Perhaps the writer felt bound to serve not just because of his medical training but also because his own father, Pavel, started life as a serf, winning his freedom only at age 16.

Ms. Tchaikovskaya, 66, has devoted 42 years of her working life to the Melikhovo estate. She noted how the estate arose anew after falling into ruin when it became part of a Soviet collective farm, or kolkhoz, in the 1920s. "After the kolkhoz, there was only dirt here," she lamented.

Maria P. Chekhova, the writer's sister, lived well into her 90s, and even in 1940, as war approached, she tried to get the little Chaika annex made into an official museum, Ms. Tchaikovskaya said.

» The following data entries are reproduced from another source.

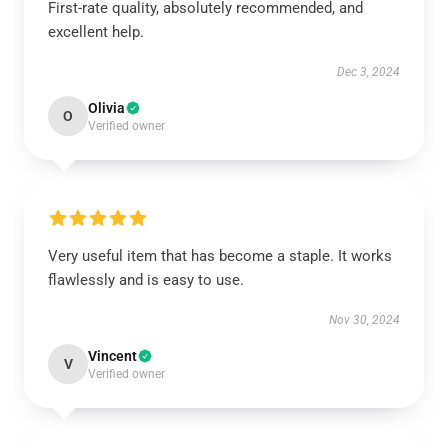
First-rate quality, absolutely recommended, and
excellent help.
Dec 3, 2024
Olivia
O
Verified owner
Very useful item that has become a staple. It works
flawlessly and is easy to use.
Nov 30, 2024
Vincent
V
Verified owner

The real effort to restore the estate had to wait until after World War II, when Yuri K. Avdeev, an artist who returned from the war nearly blind, moved here. With Ms. Chekhova and a Chekhov nephew, Mr. Avdeev worked throughout the 1950s to recreate the main house, which was derelict, Ms. Tchaikovskaya said.

Many artifacts came from the later Chekhov home in Yalta, enabling visitors today to get a full glimpse of a cramped family home in the late 19th century. The museum's staff of 130 even plant the same fruits and vegetables -- including eggplant, lettuce and watermelon -- in the garden as in Chekhov's time, and still refer to it as "the South of France," one of many family nicknames for different corners of the leafy estate.

Today, thanks in part to a theater school, an international theater festival, special festive events and performances of Chekhov works each Saturday in the summer, the estate counts about 100,000 visitors a year, Ms. Tchaikovskaya said. "We have to make money," she said, noting a change from Soviet times.

The curator herself embodied a certain type from the Soviet era: knowledgeable about her subject, dedicated and proud. Stories about the estate flowed as she walked. Here was the crate where workers collect "Chekhov apples" from the orchard -- given away now to visitors, but an important source of extra income in the days of the kolkhoz. Over there was the spot where a beloved tree was felled in 1982.

"We were all crying," she said wistfully, adding, "This is my second home."